After a major buying binge in commercial real estate in recent years, pension funds and endowments plan to curb investment by 22% in 2007, according to a newly released survey. What's more, institutions increasingly are opting to buy properties in need of repositioning or renovation as part of a value-added investment approach to higher returns.
The survey of 109 respondents, primarily senior investment officers for public and corporate pension funds, was conducted by Institutional Real Estate Inc., a publishing and consulting firm based in San Ramon, Calif. , and Kingsley Associates, a San Francisco-based research company.
Plan sponsors expect to invest a combined $46 billion in commercial real estate this year, down from $59 billion in 2006. Meanwhile, respondents' target allocation for real estate in proportion to their total asset holdings is 8.7%, up from 7.9% a year ago.
Specifically, survey respondents plan to spend $15.8 billion, or 34% of new capital, on value-added properties that require some improvements compared with $11.5 billion, or 24.8% of new capital, dedicated to core properties.
“While real estate is still very attractive, investors are reducing their capital commitment largely because their holdings are much closer to their target allocations,” says Jim Woidat, a Kingsley principal in San Francisco. “Real estate continues to outperform expectations.”
Respondents upped their return expectations to 9.3% from 8.1% a year ago. Actual returns in 2006 were 11.9%. “Last year, we had a combination of better demand for space due to an improved economy, and more capital invested, which drove returns beyond initial expectations,” says Russell Appel, president of The Praedium Group, a New York pension fund advisor specializing in value-added strategies. “This year will be another strong year.”

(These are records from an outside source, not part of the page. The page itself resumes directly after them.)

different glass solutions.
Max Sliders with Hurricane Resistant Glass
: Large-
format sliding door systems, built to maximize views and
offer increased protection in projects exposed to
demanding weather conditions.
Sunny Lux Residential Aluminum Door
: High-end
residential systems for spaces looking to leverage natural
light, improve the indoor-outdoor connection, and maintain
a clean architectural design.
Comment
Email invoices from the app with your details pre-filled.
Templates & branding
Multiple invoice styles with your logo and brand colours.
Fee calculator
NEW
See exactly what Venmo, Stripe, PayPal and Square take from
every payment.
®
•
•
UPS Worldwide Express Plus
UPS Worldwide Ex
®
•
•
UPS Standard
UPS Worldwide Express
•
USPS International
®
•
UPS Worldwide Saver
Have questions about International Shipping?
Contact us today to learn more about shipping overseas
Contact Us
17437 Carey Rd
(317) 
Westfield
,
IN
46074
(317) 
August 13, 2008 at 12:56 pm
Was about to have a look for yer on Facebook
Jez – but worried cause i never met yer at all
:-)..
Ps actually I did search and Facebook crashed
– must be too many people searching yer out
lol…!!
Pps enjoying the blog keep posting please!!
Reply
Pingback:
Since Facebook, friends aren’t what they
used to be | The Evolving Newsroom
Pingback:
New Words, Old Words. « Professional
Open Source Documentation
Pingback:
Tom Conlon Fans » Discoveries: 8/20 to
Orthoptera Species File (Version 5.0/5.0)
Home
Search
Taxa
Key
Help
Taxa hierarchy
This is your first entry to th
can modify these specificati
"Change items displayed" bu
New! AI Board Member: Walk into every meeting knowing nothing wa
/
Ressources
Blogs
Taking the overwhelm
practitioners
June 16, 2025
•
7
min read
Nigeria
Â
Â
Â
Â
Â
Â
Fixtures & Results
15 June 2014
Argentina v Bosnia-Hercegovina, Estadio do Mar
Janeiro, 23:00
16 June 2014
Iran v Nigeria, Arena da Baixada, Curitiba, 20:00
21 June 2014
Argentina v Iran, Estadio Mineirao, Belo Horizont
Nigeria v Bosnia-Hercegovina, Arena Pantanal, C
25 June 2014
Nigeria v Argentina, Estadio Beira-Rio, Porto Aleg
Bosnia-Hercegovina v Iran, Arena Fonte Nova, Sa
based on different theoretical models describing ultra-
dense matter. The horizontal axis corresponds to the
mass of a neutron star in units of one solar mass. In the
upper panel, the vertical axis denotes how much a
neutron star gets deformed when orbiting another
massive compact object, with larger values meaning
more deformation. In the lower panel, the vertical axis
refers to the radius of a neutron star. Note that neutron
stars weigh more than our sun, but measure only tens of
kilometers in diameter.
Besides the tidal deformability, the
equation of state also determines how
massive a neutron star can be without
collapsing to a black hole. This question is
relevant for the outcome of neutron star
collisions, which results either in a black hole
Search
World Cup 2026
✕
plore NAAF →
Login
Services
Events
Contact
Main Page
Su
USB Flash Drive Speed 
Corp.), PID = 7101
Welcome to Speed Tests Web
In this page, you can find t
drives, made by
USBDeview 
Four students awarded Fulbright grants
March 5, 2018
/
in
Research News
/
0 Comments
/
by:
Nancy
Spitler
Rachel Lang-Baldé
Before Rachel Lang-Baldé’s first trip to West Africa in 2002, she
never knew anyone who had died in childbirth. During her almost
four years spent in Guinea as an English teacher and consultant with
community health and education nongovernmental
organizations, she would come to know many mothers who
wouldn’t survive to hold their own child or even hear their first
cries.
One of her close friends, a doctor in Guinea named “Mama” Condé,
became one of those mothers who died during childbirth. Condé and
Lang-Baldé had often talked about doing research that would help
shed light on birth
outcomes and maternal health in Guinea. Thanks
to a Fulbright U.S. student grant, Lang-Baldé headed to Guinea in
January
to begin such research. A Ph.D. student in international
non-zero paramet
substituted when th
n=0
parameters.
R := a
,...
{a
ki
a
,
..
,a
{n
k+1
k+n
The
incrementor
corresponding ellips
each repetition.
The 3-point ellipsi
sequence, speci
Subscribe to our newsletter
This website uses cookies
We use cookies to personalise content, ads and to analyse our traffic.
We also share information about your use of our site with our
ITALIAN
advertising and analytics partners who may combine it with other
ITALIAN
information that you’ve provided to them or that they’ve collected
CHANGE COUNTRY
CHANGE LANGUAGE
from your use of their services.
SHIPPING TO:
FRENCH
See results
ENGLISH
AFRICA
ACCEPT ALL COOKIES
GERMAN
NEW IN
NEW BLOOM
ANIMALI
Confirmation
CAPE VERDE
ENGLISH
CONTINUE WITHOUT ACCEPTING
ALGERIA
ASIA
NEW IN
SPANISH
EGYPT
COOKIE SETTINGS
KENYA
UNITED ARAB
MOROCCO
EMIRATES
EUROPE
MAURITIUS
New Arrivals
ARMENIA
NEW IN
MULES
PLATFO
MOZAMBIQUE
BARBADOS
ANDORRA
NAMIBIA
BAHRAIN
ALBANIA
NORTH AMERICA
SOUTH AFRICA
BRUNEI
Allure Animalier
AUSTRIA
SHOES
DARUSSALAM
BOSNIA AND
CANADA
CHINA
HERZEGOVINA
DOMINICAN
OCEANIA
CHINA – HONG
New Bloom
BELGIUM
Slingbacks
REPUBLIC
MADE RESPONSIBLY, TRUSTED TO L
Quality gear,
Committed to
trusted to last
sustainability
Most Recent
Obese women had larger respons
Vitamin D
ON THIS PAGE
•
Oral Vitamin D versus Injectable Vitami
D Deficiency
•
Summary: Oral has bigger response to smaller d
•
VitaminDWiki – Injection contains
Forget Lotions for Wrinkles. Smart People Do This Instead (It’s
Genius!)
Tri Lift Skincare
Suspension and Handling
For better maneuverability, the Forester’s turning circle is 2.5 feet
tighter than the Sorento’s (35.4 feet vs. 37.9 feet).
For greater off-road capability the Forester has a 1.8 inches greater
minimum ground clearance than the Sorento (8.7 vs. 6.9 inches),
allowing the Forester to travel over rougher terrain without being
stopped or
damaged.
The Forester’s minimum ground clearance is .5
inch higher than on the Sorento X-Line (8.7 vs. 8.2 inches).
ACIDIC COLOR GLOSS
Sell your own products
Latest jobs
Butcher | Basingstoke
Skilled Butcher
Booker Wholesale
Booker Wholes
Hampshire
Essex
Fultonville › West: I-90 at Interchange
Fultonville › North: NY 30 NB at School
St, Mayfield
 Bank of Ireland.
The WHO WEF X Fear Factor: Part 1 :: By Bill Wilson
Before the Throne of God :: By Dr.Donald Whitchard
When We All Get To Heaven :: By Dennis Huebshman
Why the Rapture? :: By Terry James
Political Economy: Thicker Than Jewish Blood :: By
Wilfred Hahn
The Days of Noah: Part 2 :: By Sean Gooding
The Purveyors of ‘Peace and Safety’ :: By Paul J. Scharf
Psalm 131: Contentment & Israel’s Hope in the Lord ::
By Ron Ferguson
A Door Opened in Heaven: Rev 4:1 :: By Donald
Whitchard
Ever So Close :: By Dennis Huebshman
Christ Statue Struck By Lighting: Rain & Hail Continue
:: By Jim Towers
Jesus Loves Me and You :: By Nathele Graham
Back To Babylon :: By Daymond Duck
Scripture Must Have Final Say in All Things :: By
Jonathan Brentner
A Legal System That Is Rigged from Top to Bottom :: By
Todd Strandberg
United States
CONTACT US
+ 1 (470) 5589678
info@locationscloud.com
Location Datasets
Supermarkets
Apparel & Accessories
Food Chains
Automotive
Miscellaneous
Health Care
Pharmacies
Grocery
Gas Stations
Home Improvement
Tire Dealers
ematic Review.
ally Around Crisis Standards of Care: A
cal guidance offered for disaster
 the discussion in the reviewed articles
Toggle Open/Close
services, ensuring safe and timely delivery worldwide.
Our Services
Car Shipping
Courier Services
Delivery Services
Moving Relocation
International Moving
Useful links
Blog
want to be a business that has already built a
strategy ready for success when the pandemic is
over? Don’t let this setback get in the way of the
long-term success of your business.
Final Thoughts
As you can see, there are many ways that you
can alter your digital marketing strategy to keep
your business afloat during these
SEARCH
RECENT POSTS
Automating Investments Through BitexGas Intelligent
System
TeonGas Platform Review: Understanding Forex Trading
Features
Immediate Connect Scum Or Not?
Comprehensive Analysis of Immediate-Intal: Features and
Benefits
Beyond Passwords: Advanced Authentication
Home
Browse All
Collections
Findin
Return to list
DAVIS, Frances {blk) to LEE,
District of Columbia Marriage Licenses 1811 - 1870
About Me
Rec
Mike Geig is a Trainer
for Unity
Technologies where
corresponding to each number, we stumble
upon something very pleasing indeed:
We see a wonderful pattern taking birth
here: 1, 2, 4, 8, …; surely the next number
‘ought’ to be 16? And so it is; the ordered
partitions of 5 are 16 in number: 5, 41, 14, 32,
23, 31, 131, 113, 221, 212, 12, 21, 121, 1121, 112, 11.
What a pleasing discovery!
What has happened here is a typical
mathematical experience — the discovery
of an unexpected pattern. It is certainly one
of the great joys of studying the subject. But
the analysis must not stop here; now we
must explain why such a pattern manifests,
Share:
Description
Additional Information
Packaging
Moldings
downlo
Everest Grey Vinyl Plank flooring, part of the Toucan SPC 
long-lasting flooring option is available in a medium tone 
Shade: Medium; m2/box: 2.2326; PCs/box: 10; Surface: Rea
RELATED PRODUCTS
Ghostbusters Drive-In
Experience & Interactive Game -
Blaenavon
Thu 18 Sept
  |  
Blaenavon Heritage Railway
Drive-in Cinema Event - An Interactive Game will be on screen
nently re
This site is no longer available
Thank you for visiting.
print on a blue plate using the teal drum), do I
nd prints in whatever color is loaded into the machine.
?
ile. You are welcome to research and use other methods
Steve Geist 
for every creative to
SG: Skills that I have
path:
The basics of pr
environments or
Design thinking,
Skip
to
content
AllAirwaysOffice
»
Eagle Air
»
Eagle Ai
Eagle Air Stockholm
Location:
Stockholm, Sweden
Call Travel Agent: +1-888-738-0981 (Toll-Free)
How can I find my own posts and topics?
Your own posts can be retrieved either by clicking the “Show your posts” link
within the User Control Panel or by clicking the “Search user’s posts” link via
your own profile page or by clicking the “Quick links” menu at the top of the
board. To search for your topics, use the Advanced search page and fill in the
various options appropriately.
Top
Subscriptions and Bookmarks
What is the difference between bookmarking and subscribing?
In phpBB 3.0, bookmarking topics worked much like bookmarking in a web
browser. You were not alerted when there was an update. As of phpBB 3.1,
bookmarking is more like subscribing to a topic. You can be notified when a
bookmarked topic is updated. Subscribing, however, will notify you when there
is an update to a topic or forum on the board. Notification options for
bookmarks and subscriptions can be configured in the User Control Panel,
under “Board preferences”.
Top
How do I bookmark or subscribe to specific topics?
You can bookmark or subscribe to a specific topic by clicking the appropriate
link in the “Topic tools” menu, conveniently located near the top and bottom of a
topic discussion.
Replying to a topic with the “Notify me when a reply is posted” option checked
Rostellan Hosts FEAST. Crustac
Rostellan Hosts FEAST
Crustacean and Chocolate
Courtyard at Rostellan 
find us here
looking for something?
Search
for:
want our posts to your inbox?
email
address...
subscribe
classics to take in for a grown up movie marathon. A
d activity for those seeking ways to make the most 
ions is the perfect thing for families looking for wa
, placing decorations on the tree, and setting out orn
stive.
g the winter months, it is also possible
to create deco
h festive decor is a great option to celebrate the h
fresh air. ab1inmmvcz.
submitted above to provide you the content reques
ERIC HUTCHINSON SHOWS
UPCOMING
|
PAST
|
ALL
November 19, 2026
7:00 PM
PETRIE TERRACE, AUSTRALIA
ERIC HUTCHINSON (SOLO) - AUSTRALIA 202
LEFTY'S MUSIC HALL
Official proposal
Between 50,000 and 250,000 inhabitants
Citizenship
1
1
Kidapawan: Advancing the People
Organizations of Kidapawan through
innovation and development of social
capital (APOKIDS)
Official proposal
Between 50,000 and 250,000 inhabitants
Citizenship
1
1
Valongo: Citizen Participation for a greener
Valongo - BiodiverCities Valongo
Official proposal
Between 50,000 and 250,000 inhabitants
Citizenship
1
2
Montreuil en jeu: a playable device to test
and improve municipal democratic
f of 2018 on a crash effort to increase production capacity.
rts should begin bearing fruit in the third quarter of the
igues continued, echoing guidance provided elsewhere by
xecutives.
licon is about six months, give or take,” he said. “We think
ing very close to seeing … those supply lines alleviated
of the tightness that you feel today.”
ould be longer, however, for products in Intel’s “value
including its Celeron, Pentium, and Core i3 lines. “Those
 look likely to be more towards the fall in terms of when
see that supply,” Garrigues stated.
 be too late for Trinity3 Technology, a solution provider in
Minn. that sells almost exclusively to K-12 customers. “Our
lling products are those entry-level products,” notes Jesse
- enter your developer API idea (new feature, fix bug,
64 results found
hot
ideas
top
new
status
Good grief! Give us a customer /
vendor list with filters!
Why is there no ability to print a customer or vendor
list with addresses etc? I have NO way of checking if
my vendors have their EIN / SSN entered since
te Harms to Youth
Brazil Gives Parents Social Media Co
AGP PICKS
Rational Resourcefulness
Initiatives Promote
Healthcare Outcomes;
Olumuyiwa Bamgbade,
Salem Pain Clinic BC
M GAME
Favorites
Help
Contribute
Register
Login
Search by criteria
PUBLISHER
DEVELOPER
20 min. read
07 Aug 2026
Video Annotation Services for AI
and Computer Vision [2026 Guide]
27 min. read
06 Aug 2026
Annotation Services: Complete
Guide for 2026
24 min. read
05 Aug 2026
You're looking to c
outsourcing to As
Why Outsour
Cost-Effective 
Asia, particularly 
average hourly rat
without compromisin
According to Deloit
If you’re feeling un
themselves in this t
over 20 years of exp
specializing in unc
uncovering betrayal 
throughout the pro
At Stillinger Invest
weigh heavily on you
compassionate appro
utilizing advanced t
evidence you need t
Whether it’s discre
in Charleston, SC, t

Since investing $28 billion in real estate in 2002, plan sponsors had consistently raised the total dollar amount each year before topping out at $59 billion last year.
The growth of investment is slowing, acknowledges William Maher, director of North America Investment Strategy for LaSalle Investment Managers, a Chicago pension fund advisor. “This is the first time in a long time that they are close to their target allocations.”
New money is still flowing into the market. Pension plans, such as those in Arizona, New Jersey and Texas, have close to zero real estate holdings and are investing billions to ramp up their programs, Maher says. Many retirement funds are jumping into the market as a result of new laws allowing such investments. LaSalle also is pointing its clients toward value-added strategies. “If you buy a core building without leverage, you would expect returns of 7% to 8%,” Maher says.
Core properties currently comprise 51.6% of institutional real estate portfolios. Plan sponsors plan to reduce their core target allocation to 46.8% this year, Kingsley's Woidat says. At the same time, value-added holdings are expected to rise from 17.6% to 19.6%.
Another key finding in the study is the anticipated increase in competition for fund managers, says Woidat. “We are beginning to see greater reliance on existing relationships with investment partners. Investment professionals looking to raise capital are expected to have more competition. There will be a greater need for differentiation from their peers.”